Teams of two play their own ball and count the 'better ball' or score on each hole. Played in matchplay, handicaps are 90% of the difference from the lowest handicapper.
Teams of two play their own ball and take the combined score for the team. Make sure your partner isn’t the man or woman enduring the worst run of form of their lives!
Two players form a team and hit alternate shots at each hole until they hole out. One player tees off at the even holes and one on the odd holes. Played to strict rules of matchplay golf. The key to doing well in this format is to find a partner who hits the ball straight and will not lose your brand new Titlesit Pro V1. Make sure that if your partner is a good iron player that he hits the tee shots at as many of the par threes as possible.
Matchplay game for teams of two where both partners drive and choose the best drive and then play alternate shots for the rest of hole as in foursomes.
Each hole is worth one 'skin' and whoever wins the hole gets the skin. If nobody wins the hole outright then the 'skin' is carried over so the next hole is worth two skins, and so on until someone wins a hole. You can have an absolute nightmare but if you choose the right hole to rediscover your touch then you can easily find yourself walking away with the money - and losing friends!
In teams of three or four, each player plays their own ball and one plays the pink/yellow ball. The pink/yellow ball score plus the best of the other three counted for each hole. The lowest aggregate score and the lowest pink/yellow ball score take the money. Just don’t be the player who loses the pink/yellow ball!
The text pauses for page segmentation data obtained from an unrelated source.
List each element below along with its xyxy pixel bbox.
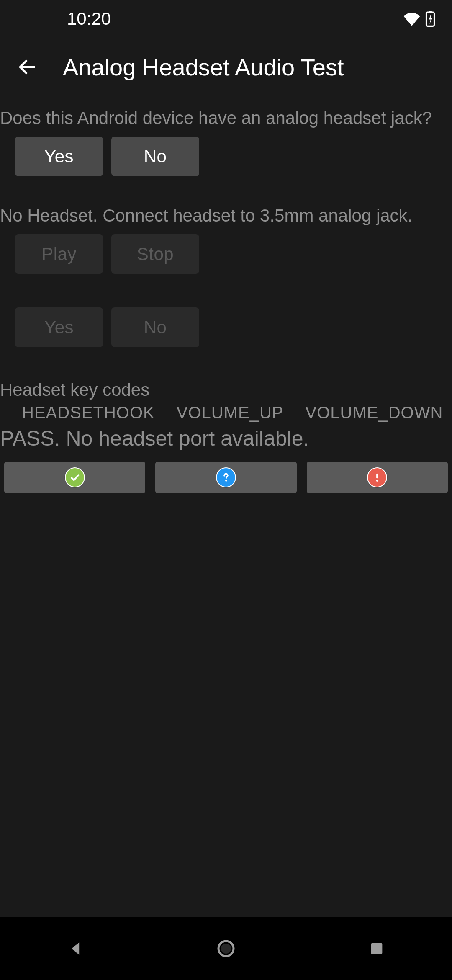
page-title: Analog Headset Audio Test [63,54,344,81]
confirm2-yes-button: Yes [15,307,103,347]
confirm2-no-button: No [111,307,199,347]
svg-point-4 [376,480,378,482]
svg-rect-3 [376,474,378,479]
fail-button[interactable] [307,462,448,493]
keycodes-label: Headset key codes [0,347,452,400]
keycode-item: VOLUME_DOWN [305,403,443,422]
result-text: PASS. No headset port available. [0,422,452,451]
keycode-item: HEADSETHOOK [22,403,155,422]
has-jack-no-button[interactable]: No [111,137,199,176]
app-bar: Analog Headset Audio Test [0,38,452,96]
keycodes-row: HEADSETHOOK VOLUME_UP VOLUME_DOWN [0,400,452,422]
result-button-row [0,451,452,493]
battery-charging-icon [425,11,435,27]
nav-home-button[interactable] [211,934,241,963]
nav-recent-button[interactable] [362,934,391,963]
navigation-bar [0,917,452,980]
question-icon [216,467,236,487]
pass-button[interactable] [4,462,145,493]
exclamation-icon [367,467,387,487]
svg-rect-7 [371,943,383,954]
wifi-icon [403,12,420,26]
check-icon [65,467,85,487]
keycode-item: VOLUME_UP [177,403,284,422]
playback-button-row: Play Stop [0,226,452,274]
status-bar: 10:20 [0,0,452,38]
content-area: Does this Android device have an analog … [0,96,452,917]
nav-back-button[interactable] [61,934,90,963]
status-icons [403,11,435,27]
info-button[interactable] [155,462,296,493]
status-time: 10:20 [67,9,111,29]
headset-status-text: No Headset. Connect headset to 3.5mm ana… [0,176,452,226]
has-jack-yes-button[interactable]: Yes [15,137,103,176]
question-has-jack: Does this Android device have an analog … [0,96,452,128]
question1-button-row: Yes No [0,128,452,176]
play-button: Play [15,234,103,274]
confirm2-button-row: Yes No [0,299,452,347]
back-button[interactable] [17,57,38,77]
svg-rect-1 [429,11,432,13]
stop-button: Stop [111,234,199,274]
svg-point-2 [225,480,227,481]
svg-point-6 [221,944,231,954]
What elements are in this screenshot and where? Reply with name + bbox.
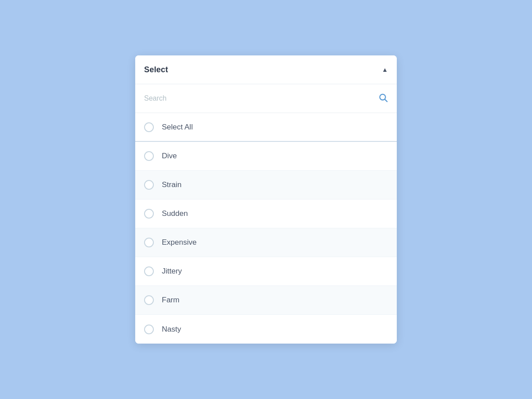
- list-item[interactable]: Farm: [135, 286, 397, 315]
- chevron-up-icon: ▲: [382, 66, 388, 73]
- select-all-radio[interactable]: [144, 122, 154, 132]
- list-item[interactable]: Jittery: [135, 257, 397, 286]
- radio-circle[interactable]: [144, 180, 154, 190]
- radio-circle[interactable]: [144, 238, 154, 247]
- item-label: Dive: [162, 152, 177, 160]
- list-item[interactable]: Strain: [135, 171, 397, 200]
- select-all-row[interactable]: Select All: [135, 113, 397, 142]
- item-label: Sudden: [162, 209, 188, 218]
- list-item[interactable]: Dive: [135, 142, 397, 171]
- svg-line-1: [385, 99, 387, 102]
- radio-circle[interactable]: [144, 266, 154, 276]
- dropdown-panel: Select ▲ Select All DiveStrainSuddenExpe…: [135, 55, 397, 344]
- item-label: Farm: [162, 296, 180, 305]
- search-input[interactable]: [144, 94, 374, 102]
- list-item[interactable]: Nasty: [135, 315, 397, 344]
- select-all-label: Select All: [162, 123, 193, 132]
- list-item[interactable]: Expensive: [135, 228, 397, 257]
- radio-circle[interactable]: [144, 209, 154, 219]
- item-label: Strain: [162, 180, 181, 189]
- radio-circle[interactable]: [144, 295, 154, 305]
- items-list: DiveStrainSuddenExpensiveJitteryFarmNast…: [135, 142, 397, 344]
- radio-circle[interactable]: [144, 151, 154, 161]
- list-item[interactable]: Sudden: [135, 200, 397, 228]
- item-label: Jittery: [162, 267, 182, 276]
- item-label: Nasty: [162, 325, 181, 334]
- dropdown-title: Select: [144, 65, 168, 74]
- radio-circle[interactable]: [144, 325, 154, 334]
- item-label: Expensive: [162, 238, 196, 247]
- search-container: [135, 84, 397, 113]
- search-icon: [378, 93, 388, 105]
- dropdown-header[interactable]: Select ▲: [135, 55, 397, 84]
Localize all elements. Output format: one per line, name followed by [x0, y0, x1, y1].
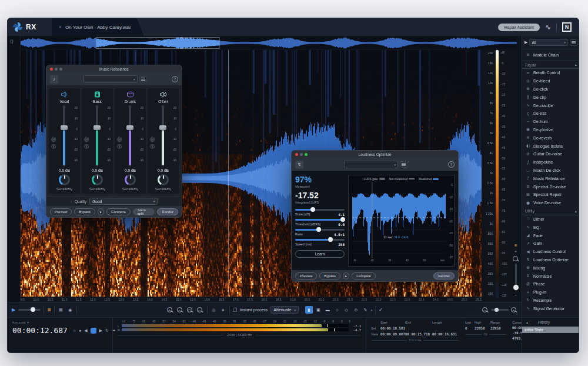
fader-handle[interactable] — [93, 125, 101, 130]
file-tab[interactable]: × On Your Own - Abby Carey.wav — [52, 18, 144, 36]
module-item-de-hum[interactable]: ∼De-hum — [522, 118, 579, 126]
extra-tool-icon[interactable]: ∗ — [220, 307, 226, 314]
repair-assistant-button[interactable]: Repair Assistant — [498, 24, 540, 31]
selection-tool-icon[interactable]: ▬ — [324, 306, 332, 314]
monitor-volume-slider[interactable] — [18, 309, 41, 311]
module-note-icon[interactable]: ♪ — [50, 75, 58, 84]
dialog-titlebar[interactable]: Music Rebalance — [46, 65, 182, 73]
module-item-de-crackle[interactable]: ∿De-crackle — [522, 101, 579, 109]
close-icon[interactable] — [50, 68, 53, 71]
tab-close-icon[interactable]: × — [59, 24, 62, 30]
fader-handle[interactable] — [126, 125, 133, 130]
horizontal-zoom-knob[interactable] — [495, 308, 499, 312]
bypass-menu-icon[interactable]: ▸ — [343, 272, 349, 280]
lufs-gate-swatch[interactable] — [379, 178, 385, 180]
module-item-eq[interactable]: ∿EQ — [522, 223, 579, 231]
mute-button[interactable]: M — [117, 137, 122, 142]
module-wand-icon[interactable]: ↯ — [295, 161, 303, 169]
mute-button[interactable]: M — [51, 137, 56, 142]
module-item-mouth-de-click[interactable]: ◡Mouth De-click — [522, 167, 579, 175]
module-item-normalize[interactable]: ↕Normalize — [522, 272, 579, 280]
time-format-selector[interactable]: h:m:s.ms ▾ — [12, 321, 108, 324]
list-view-icon[interactable] — [570, 39, 577, 46]
zoom-tool-icon[interactable]: − — [177, 307, 182, 312]
zoom-out-icon[interactable]: − — [482, 307, 487, 312]
module-item-loudness-control[interactable]: ◀Loudness Control — [522, 248, 579, 256]
solo-button[interactable]: S — [84, 144, 89, 149]
preview-button[interactable]: Preview — [50, 208, 72, 215]
sensitivity-knob[interactable] — [59, 174, 70, 185]
vertical-zoom-knob[interactable] — [513, 285, 519, 290]
sensitivity-knob[interactable] — [158, 174, 169, 185]
utility-section-header[interactable]: Utility ▴ — [522, 207, 579, 215]
selection-tool-icon[interactable]: ▣ — [315, 306, 322, 314]
rewind-button[interactable]: ◀ — [84, 328, 87, 333]
module-item-gain[interactable]: ↗Gain — [522, 239, 579, 248]
preview-play-icon[interactable]: ▶ — [524, 40, 527, 45]
quality-dropdown[interactable]: Good ▾ — [89, 198, 158, 205]
play-button[interactable]: ▶ — [99, 328, 102, 333]
module-item-de-clip[interactable]: ∥De-clip — [522, 93, 579, 101]
zoom-window-icon[interactable] — [305, 153, 308, 156]
preset-dropdown[interactable]: ▾ — [83, 75, 138, 83]
close-icon[interactable] — [295, 153, 298, 156]
module-item-mixing[interactable]: ⊕Mixing — [522, 264, 579, 272]
module-chain-item[interactable]: ≡ Module Chain — [522, 49, 579, 61]
render-button[interactable]: Render — [433, 272, 455, 280]
mute-button[interactable]: M — [150, 137, 155, 142]
module-item-voice-de-noise[interactable]: ●Voice De-noise — [522, 199, 579, 207]
view-toggle-icon[interactable]: ▤ — [58, 307, 64, 314]
module-item-breath-control[interactable]: ≈Breath Control — [522, 69, 579, 77]
vocal-fader[interactable]: 20100-10-20-30 MS — [51, 105, 78, 167]
sensitivity-knob[interactable] — [92, 174, 103, 185]
zoom-in-icon[interactable]: + — [511, 307, 516, 312]
waveform-overview[interactable] — [21, 37, 517, 49]
boost-slider[interactable] — [295, 209, 345, 211]
fader-handle[interactable] — [159, 125, 166, 130]
mute-button[interactable]: M — [84, 137, 89, 142]
record-button[interactable]: ● — [79, 328, 81, 332]
slider-knob[interactable] — [328, 237, 333, 242]
extra-tool-icon[interactable]: ◎ — [211, 307, 217, 314]
history-filter-icon[interactable]: ▲ — [526, 321, 529, 324]
preset-menu-icon[interactable] — [139, 76, 147, 82]
overview-brackets-icon[interactable]: ⟨⟩ — [10, 39, 14, 44]
monitor-icon[interactable]: ∩ — [73, 328, 76, 332]
minimize-icon[interactable] — [55, 68, 58, 71]
preset-menu-icon[interactable] — [400, 161, 407, 168]
other-fader[interactable]: 20100-10-20-30 MS — [149, 105, 177, 167]
process-mode-dropdown[interactable]: Attenuate ▾ — [270, 306, 298, 314]
volume-knob[interactable] — [31, 307, 35, 312]
module-item-plug-in[interactable]: +Plug-in — [522, 288, 579, 297]
pen-dropdown-icon[interactable]: ▾ — [371, 308, 373, 312]
module-item-resample[interactable]: ↻Resample — [522, 297, 579, 305]
ratio-slider[interactable] — [295, 229, 345, 231]
selection-tool-icon[interactable]: ◇ — [343, 306, 350, 314]
module-item-guitar-de-noise[interactable]: ⊘Guitar De-noise — [522, 150, 579, 158]
vertical-zoom-out-button[interactable]: − — [514, 293, 517, 297]
slider-knob[interactable] — [310, 207, 315, 212]
repair-section-header[interactable]: Repair ▴ — [522, 61, 579, 69]
threshold-slider[interactable] — [295, 219, 345, 221]
solo-button[interactable]: S — [117, 144, 122, 149]
preview-button[interactable]: Preview — [295, 272, 317, 280]
compare-button[interactable]: Compare — [352, 272, 376, 280]
history-item-initial-state[interactable]: Initial State — [522, 327, 579, 333]
time-ruler[interactable]: 9.510.010.511.011.512.012.513.013.514.01… — [21, 297, 482, 302]
zoom-tool-icon[interactable]: ↔ — [197, 307, 202, 312]
stop-button[interactable] — [91, 328, 96, 334]
speed-slider[interactable] — [295, 239, 345, 241]
dialog-titlebar[interactable]: Loudness Optimize — [292, 151, 458, 158]
horizontal-zoom-slider[interactable] — [491, 309, 509, 311]
slider-knob[interactable] — [316, 227, 321, 232]
module-item-de-bleed[interactable]: ⊙De-bleed — [522, 77, 579, 85]
module-item-music-rebalance[interactable]: ♪Music Rebalance — [522, 174, 579, 182]
module-item-loudness-optimize[interactable]: ↯Loudness Optimize — [522, 256, 579, 264]
module-item-de-click[interactable]: ⊗De-click — [522, 85, 579, 94]
bypass-button[interactable]: Bypass — [74, 208, 95, 215]
loudness-graph[interactable] — [352, 182, 446, 258]
zoom-window-icon[interactable] — [59, 68, 62, 71]
module-item-de-reverb[interactable]: ≋De-reverb — [522, 134, 579, 142]
vertical-zoom-in-button[interactable]: + — [514, 249, 517, 254]
zoom-tool-icon[interactable]: ▭ — [187, 307, 192, 312]
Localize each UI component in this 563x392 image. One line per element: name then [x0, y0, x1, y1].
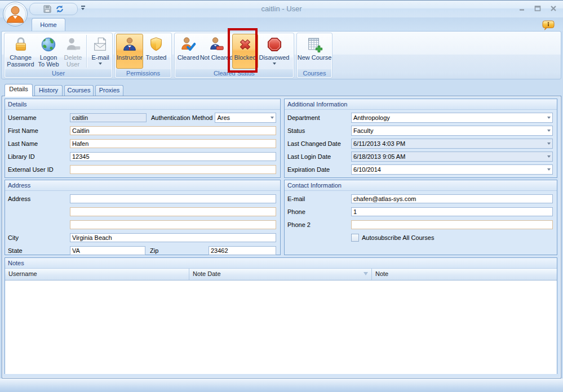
- address-label: Address: [8, 195, 70, 202]
- address-line2-field[interactable]: [70, 207, 276, 216]
- library-id-field[interactable]: [70, 152, 276, 161]
- ribbon-group-label-user: User: [5, 69, 112, 77]
- save-button[interactable]: [43, 5, 52, 14]
- autosubscribe-checkbox[interactable]: [351, 234, 359, 242]
- last-name-field[interactable]: [70, 139, 276, 148]
- combo-arrow-icon: [547, 117, 551, 119]
- status-label: Status: [287, 127, 351, 134]
- red-x-icon: [237, 36, 254, 53]
- stop-sign-icon: [266, 36, 283, 53]
- customize-quick-access-button[interactable]: [81, 6, 85, 10]
- combo-arrow-icon: [547, 168, 551, 171]
- user-silhouette-icon: [65, 36, 82, 53]
- minimize-button[interactable]: [518, 5, 526, 12]
- instructor-icon: [121, 36, 138, 53]
- refresh-button[interactable]: [55, 5, 64, 14]
- application-menu-button[interactable]: [2, 1, 28, 27]
- auth-method-select[interactable]: Ares: [215, 113, 276, 123]
- lock-icon: [12, 36, 29, 53]
- last-name-label: Last Name: [8, 140, 70, 147]
- cleared-button[interactable]: Cleared: [176, 34, 201, 69]
- library-id-label: Library ID: [8, 153, 70, 160]
- department-label: Department: [287, 114, 351, 121]
- change-password-button[interactable]: Change Password: [6, 34, 36, 69]
- sort-descending-icon: [363, 272, 368, 275]
- shield-icon: [148, 36, 165, 53]
- ribbon-group-label-permissions: Permissions: [116, 69, 171, 77]
- help-button[interactable]: [542, 20, 555, 30]
- table-plus-icon: [306, 36, 323, 53]
- contact-info-header: Contact Information: [285, 180, 557, 191]
- notes-group-header: Notes: [5, 258, 557, 269]
- notes-column-note[interactable]: Note: [372, 269, 557, 280]
- city-label: City: [8, 234, 70, 241]
- user-check-icon: [180, 36, 197, 53]
- status-select[interactable]: Faculty: [351, 126, 553, 136]
- city-field[interactable]: [70, 233, 276, 242]
- combo-arrow-icon: [547, 130, 551, 132]
- save-floppy-icon: [43, 5, 52, 14]
- delete-user-button[interactable]: Delete User: [61, 34, 85, 69]
- not-cleared-button[interactable]: Not Cleared: [201, 34, 232, 69]
- ribbon-group-user: Change Password Logon To Web: [4, 33, 113, 78]
- instructor-toggle-button[interactable]: Instructor: [116, 34, 143, 69]
- address-line1-field[interactable]: [70, 194, 276, 203]
- address-group: Address Address City: [5, 180, 281, 255]
- maximize-icon: [534, 5, 541, 12]
- ribbon-tab-home[interactable]: Home: [32, 18, 65, 31]
- user-blocked-briefcase-icon: [208, 36, 225, 53]
- first-name-label: First Name: [8, 127, 70, 134]
- email-button[interactable]: E-mail: [88, 34, 112, 69]
- ribbon-tab-row: [0, 17, 563, 31]
- external-user-id-label: External User ID: [8, 166, 70, 173]
- zip-label: Zip: [150, 247, 206, 254]
- notes-table-body: [5, 280, 557, 374]
- trusted-toggle-button[interactable]: Trusted: [143, 34, 169, 69]
- tab-courses[interactable]: Courses: [64, 85, 94, 96]
- expiration-date-field[interactable]: 6/10/2014: [351, 164, 553, 175]
- zip-field[interactable]: [209, 246, 276, 255]
- email-field[interactable]: [351, 194, 553, 203]
- disavowed-button[interactable]: Disavowed: [258, 34, 290, 69]
- tab-history[interactable]: History: [34, 85, 63, 96]
- maximize-button[interactable]: [534, 5, 542, 12]
- details-group-header: Details: [5, 99, 280, 110]
- tab-proxies[interactable]: Proxies: [95, 85, 123, 96]
- new-course-button[interactable]: New Course: [298, 34, 331, 69]
- last-changed-date-field[interactable]: 6/11/2013 4:03 PM: [351, 139, 553, 149]
- first-name-field[interactable]: [70, 126, 276, 135]
- close-button[interactable]: [549, 5, 557, 12]
- external-user-id-field[interactable]: [70, 165, 276, 174]
- last-login-date-field[interactable]: 6/18/2013 9:05 AM: [351, 152, 553, 162]
- blocked-button[interactable]: Blocked: [232, 34, 258, 69]
- combo-arrow-icon: [547, 142, 551, 145]
- phone2-field[interactable]: [351, 220, 553, 229]
- ribbon-group-label-cleared-status: Cleared Status: [175, 69, 293, 77]
- phone2-label: Phone 2: [287, 221, 351, 228]
- ribbon-group-label-courses: Courses: [298, 69, 331, 77]
- chevron-down-icon: [81, 6, 85, 10]
- ribbon-group-cleared-status: Cleared Not Cleared Blocked: [174, 33, 294, 78]
- last-changed-date-label: Last Changed Date: [287, 140, 351, 147]
- combo-arrow-icon: [547, 155, 551, 158]
- state-field[interactable]: [70, 246, 145, 255]
- username-field[interactable]: [70, 113, 147, 122]
- notes-column-username[interactable]: Username: [5, 269, 189, 280]
- window-bottom-frame: [0, 378, 563, 392]
- ribbon-group-permissions: Instructor Trusted Permissions: [114, 33, 172, 78]
- notes-table-header: Username Note Date Note: [5, 269, 557, 280]
- state-label: State: [8, 247, 70, 254]
- notes-group: Notes Username Note Date Note: [5, 257, 557, 374]
- tab-details[interactable]: Details: [5, 84, 33, 96]
- logon-to-web-button[interactable]: Logon To Web: [36, 34, 61, 69]
- auth-method-label: Authentication Method: [151, 114, 212, 121]
- minimize-icon: [518, 5, 525, 12]
- address-line3-field[interactable]: [70, 220, 276, 229]
- details-panel: Details Username Authentication Method A…: [2, 96, 561, 378]
- details-group: Details Username Authentication Method A…: [5, 99, 281, 178]
- phone-field[interactable]: [351, 207, 553, 216]
- combo-arrow-icon: [271, 117, 274, 119]
- notes-column-note-date[interactable]: Note Date: [189, 269, 372, 280]
- chevron-down-icon: [99, 63, 102, 65]
- department-select[interactable]: Anthropology: [351, 113, 553, 123]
Players play in groups of three of four. All drive and then select the best shot and mark it. Everyone then hits the next shot from this point. Repeat procedure with each shot until you hole out.
ST ANDREWS FOURSOMES
Similar to an ordinary greensome, except that one player plays all the second shots on the odd numbered holes and the partner plays the second shots on the even numbered holes. They still both drive and elect the better drive for the appropriate player to play.
And if you think that’s the end of it, you couldn’t be more mistaken. There are a whole range of one-offs…
Ever wanted to play a shot again? Give each person a mulligan and you disregard a bad shot and play it again. Before starting play, agree on a specific number of Mulligans - and use them wisely
This is when a player scores par or better without hitting the fairway or green in regulation and having only one putt on the green. Named after Seve Ballesteros, who made a stellar career out of doing precisely that!
Whoever has the worst score on each hole has to wear a designated hat for the following hole. And the sillier the better.
Each player has one opportunity to shout 'Gotcha' during an opponent's swing during a round. Just make sure that nobody in your group has a bad temper!
Each player in the group is allowed to move the ball without penalty by kicking it. Specify a number of Portuguese Caddies per round before teeing off.
A metoo is where you are allowed to swap your shot for someone else's in your group at any hole, be it a drive, iron shot or putt. You can move your ball to where the other shot finished and you both play the next shot from there.
So, there you have some formats to play, both serious and silly. Ultimately, there should be something there that keeps your group of friends engaged (and highly competitive) on the course!